Been looking forward to watching the AMD Fusion summit this year after watching a bunch of very interesting videos last year. I knew they were coming up but this month has gone faster than I thought ...

So far i've just watched the 'programmer' keynote from Phil - it's a pity about the emphasis on C++ which is such a shit language - but what are you gonna do eh? His talk on the viola-jones haar cascade algorithm was interesting, how HSA could be used to split up algorithms to move the problem to where it is most efficiently solved (not sure how it compares to face-detector in socles, as I solved the problem of idle work-items in a different way). But yeah, looking forward to that capability in the future; during my last visit to OpenCL in the last month or so I kept thinking that being able to run stuff on the CPU where it made sense would ... make sense.

I slightly disagree that the problem with the GPU parallel programming is just that it is too hard to write - all good software is hard to write - I think it more has to do with the availability of the platform. e.g. PS3 is hard to write too, but there seems to be plenty of that now because everyone's writing to the same platform. If I was a commercial developer writing software, right now it's only going to be a niche (photoshop is a niche). This is ok - because niche customers are probably already using capable hardware or don't mind buying it - but for mass market adoption it requires mass market availability of stable, quality, compatible platforms. This is still some way off.

The videos are on the summit broadcast site which requires a freely available login.

Update: Blah, ahh well, mostly a bit dull & sparse this year, or maybe they just weren't all put up on the net. The HSA stuff is the most interesting again from a software perspective.

Update 2: Apparently more content will be added over time, I guess last year I didn't spot it for a few months so had a lot more to look at off the bat.

On more reflection the HSA foundation and the HSAIL stuff is pretty big news. People don't seem to understand why it's so important though. It's really about the H in HSA - heterogeneous. Being able to support many CPUs with the same code and even the same compiler. Being able to target the code at run-time to execute on the most efficient hardware available in the current system. And being able to do that in a practical way that isn't tied to some vendor-specific secret sauce using broken proprietary compilers. At the bottom of it, it's just another attempt at 'write once, run everywhere' technology, but this time for computationally intensive processing and not for desktop user applications. I guess time will tell to see how it goes without nvidia and intel though. And the same as to whether this finally allows free software to take part.

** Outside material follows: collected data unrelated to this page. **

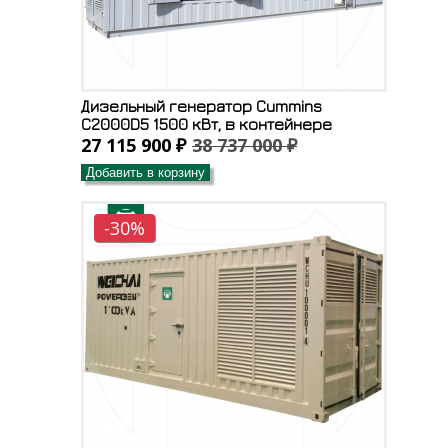
Дизельный генератор Cummins
C2000D5 1500 кВт, в контейнере
27 115 900 ₽
38 737 000 ₽
Добавить в корзину
-30%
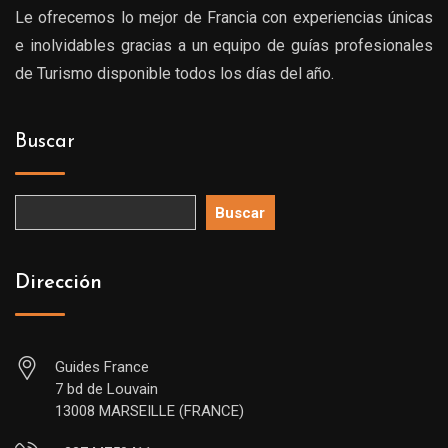
Le ofrecemos lo mejor de Francia con experiencias únicas
e inolvidables gracias a un equipo de guías profesionales
de Turismo disponible todos los días del año.
Buscar
Buscar
Dirección
Guides France
7 bd de Louvain
13008 MARSEILLE (FRANCE)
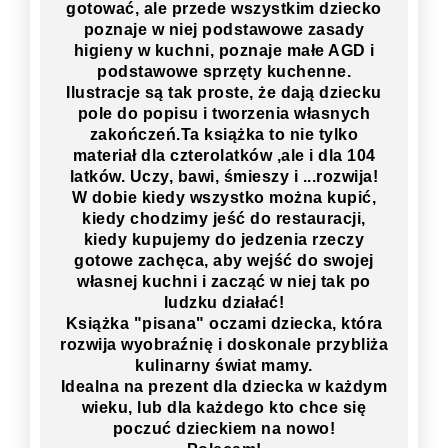
gotować, ale przede wszystkim dziecko
poznaje w niej podstawowe zasady
higieny w kuchni, poznaje małe AGD i
podstawowe sprzęty kuchenne.
Ilustracje są tak proste, że dają dziecku
pole do popisu i tworzenia własnych
zakończeń.Ta książka to nie tylko
materiał dla czterolatków ,ale i dla 104
latków. Uczy, bawi, śmieszy i ...rozwija!
W dobie kiedy wszystko można kupić,
kiedy chodzimy jeść do restauracji,
kiedy kupujemy do jedzenia rzeczy
gotowe zachęca, aby wejść do swojej
własnej kuchni i zacząć w niej tak po
ludzku działać!
Książka "pisana" oczami dziecka, która
rozwija wyobraźnię i doskonale przybliża
kulinarny świat mamy.
Idealna na prezent dla dziecka w każdym
wieku, lub dla każdego kto chce się
poczuć dzieckiem na nowo!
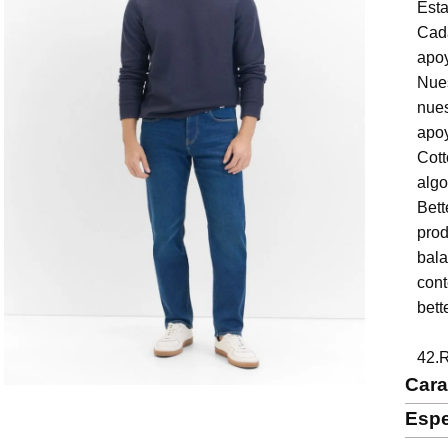
Est
Cad
apoy
Nue
nues
apoy
Cott
alg
Bet
pro
bal
co
bett
42.
Cara
Espe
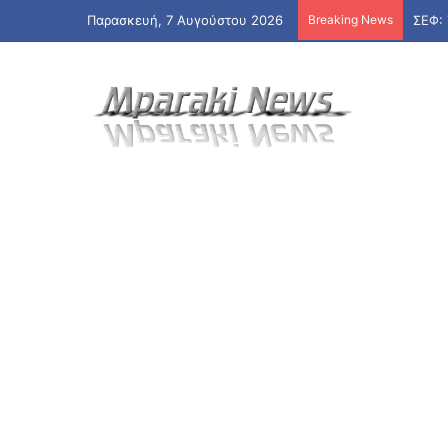
Παρασκευή, 7 Αυγούστου 2026
Breaking News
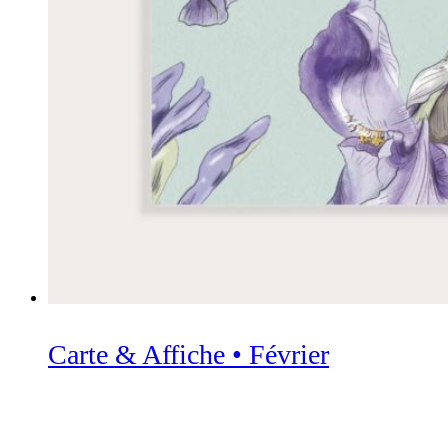
Carte & Affiche • Février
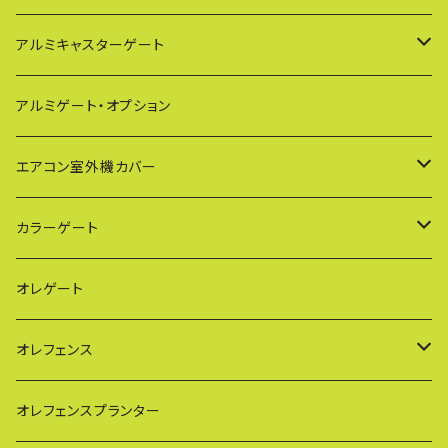
アルミキャスターゲート
EXG（傾斜地対応アルミゲート）
アルミゲート・オプション
PXG（EXG廉価版/傾斜地対応アルミゲート）
エアコン室外機カバー
BXGシリーズ（傾斜地対応/家庭用アルミゲート）
通常サイズ KB90
カラーゲート
FXG（一輪/傾斜地対応アルミゲート）
大型サイズ KB93
QXGシリーズ（ご家庭用）
オレゲート
HXG（傾斜地対応アルミゲート）
特大サイズ KB108
SXGシリーズ(ご家庭用/ペットゲート)
オレフェンス
AXG（パネル兼用タイプ）
奥行ワイド KB114
VXGシリーズ（ご家庭用）
幅60cmタイプ
オレフェンスプランター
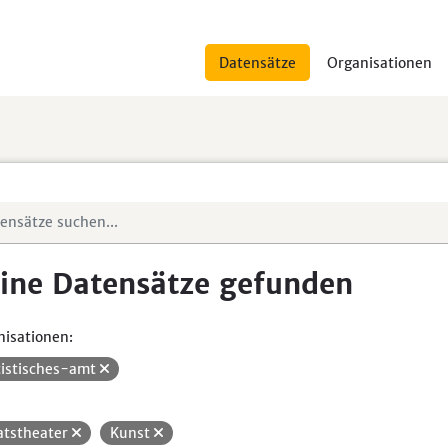
Datensätze
Organisationen
ine Datensätze gefunden
isationen:
tistisches-amt
atstheater
Kunst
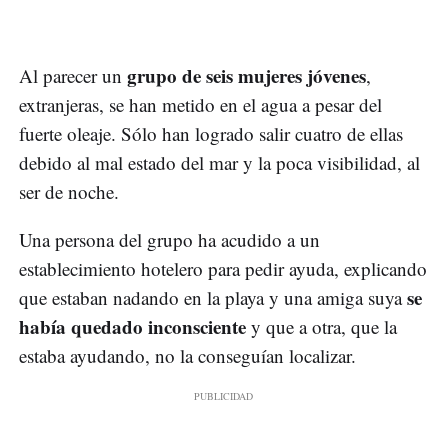
grupo de seis mujeres jóvenes
Al parecer un
,
extranjeras, se han metido en el agua a pesar del
fuerte oleaje. Sólo han logrado salir cuatro de ellas
debido al mal estado del mar y la poca visibilidad, al
ser de noche.
Una persona del grupo ha acudido a un
establecimiento hotelero para pedir ayuda, explicando
se
que estaban nadando en la playa y una amiga suya
había quedado inconsciente
y que a otra, que la
estaba ayudando, no la conseguían localizar.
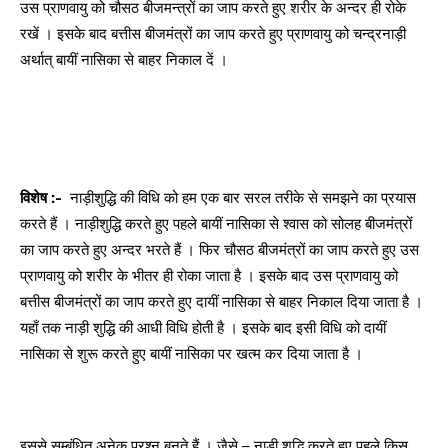
उस प्राणवायु को चौसठ बीजमन्त्रों का जाप करते हुए शरीर के अन्दर ही रोके
रखें । इसके बाद बत्तीस बीजमंत्रों का जाप करते हुए प्राणवायु को चन्द्रनाड़ी
अर्थात् बायीं नासिका से बाहर निकाल दें ।
विशेष :-
नाड़ीशुद्धि की विधि को हम एक बार सरल तरीके से समझने का प्रयास
करते हैं । नाड़ीशुद्धि करते हुए पहले बायीं नासिका से श्वास को सोलह बीजमंत्रों
का जाप करते हुए अन्दर भरते हैं । फिर चौसठ बीजमंत्रों का जाप करते हुए उस
प्राणवायु को शरीर के भीतर ही रोका जाता है । इसके बाद उस प्राणवायु को
बत्तीस बीजमंत्रों का जाप करते हुए दायीं नासिका से बाहर निकाल दिया जाता है ।
यहाँ तक नाड़ी शुद्धि की आधी विधि होती है । इसके बाद इसी विधि को दायीं
नासिका से शुरू करते हुए बायीं नासिका पर खत्म कर दिया जाता है ।
इससे सम्बंधित अनेक प्रश्न बनते हैं । जैसे – नाड़ी शुद्धि करते हुए पहले किस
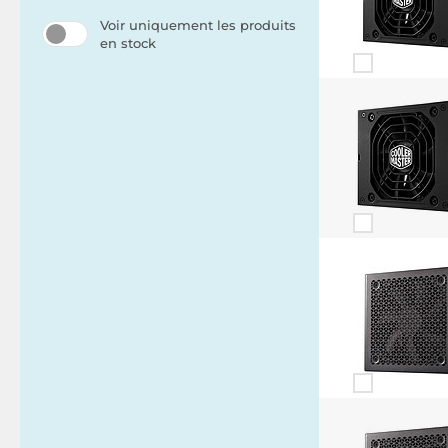
Voir uniquement les produits
en stock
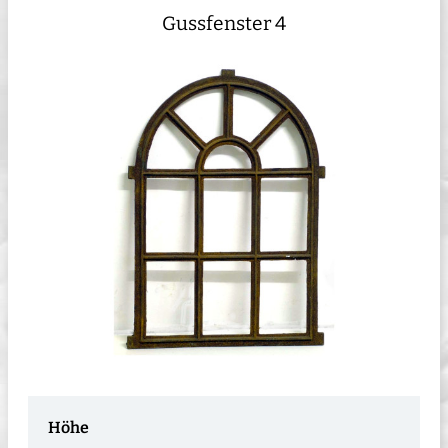
Gussfenster 4
Höhe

The other part of it is coming up with a set of re-usable libraries so that the performance is opened up to non-gun-hackers (or in their terms, non-'ninja'-programmers), although TBH I don't see that is any different to any other modern hierarchical programming environment full of frame-works and tool-kits. This can already be done with OpenCL anyway, but I suppose there is still messy crap to deal with from the idiot-programmer's perspective. e.g separate memory spaces, device-host copy overheads and so on. HSA with code transparently intermingling with plain old host code means the same could be done without the overheads and make it more attractive.

I still think the biggest hurdle for application developers is platform support. Any extra work has to be justifiable if it is only going to benefit a part of your customer base.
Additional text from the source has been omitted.